Provincial Legislator of Neuquén
- In office 10 December 1999 – 10 December 2001

Personal details
- Born: Luz María Sapag 15 June 1944 Cutral Có, Neuquén, Argentina
- Died: 7 June 2010 (aged 66) San Martín de los Andes, Argentina
- Political party: Neuquén People's Movement
- Children: Carmen Lucila Crexell

= Luz Sapag =

Argentine politician (1944–2010)

Luz María Sapag (15 June 1944 – 7 July 2010) was an Argentine politician, Mayor of the city of San Martín de los Andes and formerly a Senator representing the Neuquén Province under the aegis of the Neuquino People's Movement.

Sapag was born in Cutral Có, Neuquén. She was a member of the influential Arab Argentine Sapag family - daughter of Elías Sapag, a senator; niece of Felipe Sapag, five-time governor of Neuquén; and sister to Jorge Sapag, governor of Neuquén from 2007.
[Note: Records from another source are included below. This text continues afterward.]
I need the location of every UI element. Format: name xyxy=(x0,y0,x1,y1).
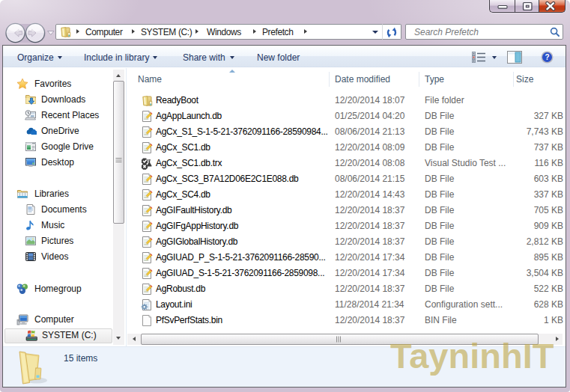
svg-text:?: ? xyxy=(545,53,549,61)
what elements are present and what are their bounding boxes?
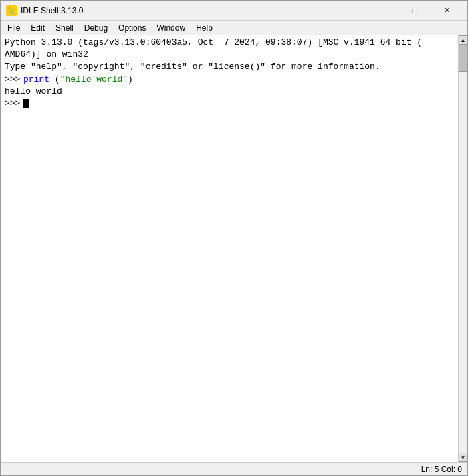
status-text: Ln: 5 Col: 0 — [421, 465, 462, 474]
menu-item-window[interactable]: Window — [151, 21, 191, 35]
shell-line-content: Python 3.13.0 (tags/v3.13.0:60403a5, Oct… — [5, 37, 454, 49]
shell-line: Type "help", "copyright", "credits" or "… — [5, 61, 454, 73]
shell-line-content: hello world — [5, 86, 454, 98]
shell-line: AMD64)] on win32 — [5, 49, 454, 61]
scroll-down-arrow[interactable]: ▼ — [459, 453, 468, 462]
scrollbar-track — [459, 45, 467, 453]
shell-line-content — [23, 98, 454, 110]
menu-bar: FileEditShellDebugOptionsWindowHelp — [1, 21, 467, 35]
shell-line: >>> — [5, 98, 454, 110]
menu-item-options[interactable]: Options — [113, 21, 151, 35]
title-bar-text: IDLE Shell 3.13.0 — [21, 6, 367, 15]
shell-content[interactable]: Python 3.13.0 (tags/v3.13.0:60403a5, Oct… — [1, 35, 458, 462]
shell-line: hello world — [5, 86, 454, 98]
title-bar-controls: ─ □ ✕ — [367, 1, 462, 20]
scrollbar-thumb[interactable] — [459, 45, 467, 72]
minimize-button[interactable]: ─ — [367, 1, 398, 20]
shell-line-content: AMD64)] on win32 — [5, 49, 454, 61]
scroll-up-arrow[interactable]: ▲ — [459, 35, 468, 45]
menu-item-debug[interactable]: Debug — [79, 21, 113, 35]
text-cursor — [23, 99, 29, 108]
shell-line: >>> print ("hello world") — [5, 74, 454, 86]
shell-line: Python 3.13.0 (tags/v3.13.0:60403a5, Oct… — [5, 37, 454, 49]
shell-area: Python 3.13.0 (tags/v3.13.0:60403a5, Oct… — [1, 35, 467, 462]
svg-text:🐍: 🐍 — [7, 7, 16, 15]
main-window: 🐍 IDLE Shell 3.13.0 ─ □ ✕ FileEditShellD… — [0, 0, 468, 476]
shell-line-content: Type "help", "copyright", "credits" or "… — [5, 61, 454, 73]
vertical-scrollbar[interactable]: ▲ ▼ — [458, 35, 467, 462]
menu-item-shell[interactable]: Shell — [50, 21, 79, 35]
shell-prompt: >>> — [5, 74, 23, 86]
menu-item-help[interactable]: Help — [191, 21, 218, 35]
shell-line-content: print ("hello world") — [23, 74, 454, 86]
status-bar: Ln: 5 Col: 0 — [1, 462, 467, 475]
title-bar: 🐍 IDLE Shell 3.13.0 ─ □ ✕ — [1, 1, 467, 21]
maximize-button[interactable]: □ — [399, 1, 430, 20]
app-icon: 🐍 — [6, 5, 17, 16]
close-button[interactable]: ✕ — [431, 1, 462, 20]
menu-item-edit[interactable]: Edit — [25, 21, 50, 35]
menu-item-file[interactable]: File — [2, 21, 25, 35]
shell-prompt: >>> — [5, 98, 23, 110]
She became secretary of government of the municipality of San Martín de los Andes in 1987, and in 1991 became Mayor of the city. She was re-elected in 1995, and in 1999 was elected to the Provincial Legislature.

Luz Sapag was elected to the Senate in 2001, and later served as president of the Environmental Committee. In June 2006, prosecutors in Neuquén asked the Argentine Congress to lift her immunity so that she could face trial for abuse of office whilst Mayor of San Martín de los Andes.

In June 2007 she was re-elected Mayor of San Martín de los Andes and stepped down from the Senate.

Sapag died in a road accident in San Martín de los Andes in the morning of 7 July 2010.

One of Sapag's daughters, Carmen Lucila Crexell, went on to be elected to the Argentine Senate for Neuquén as well.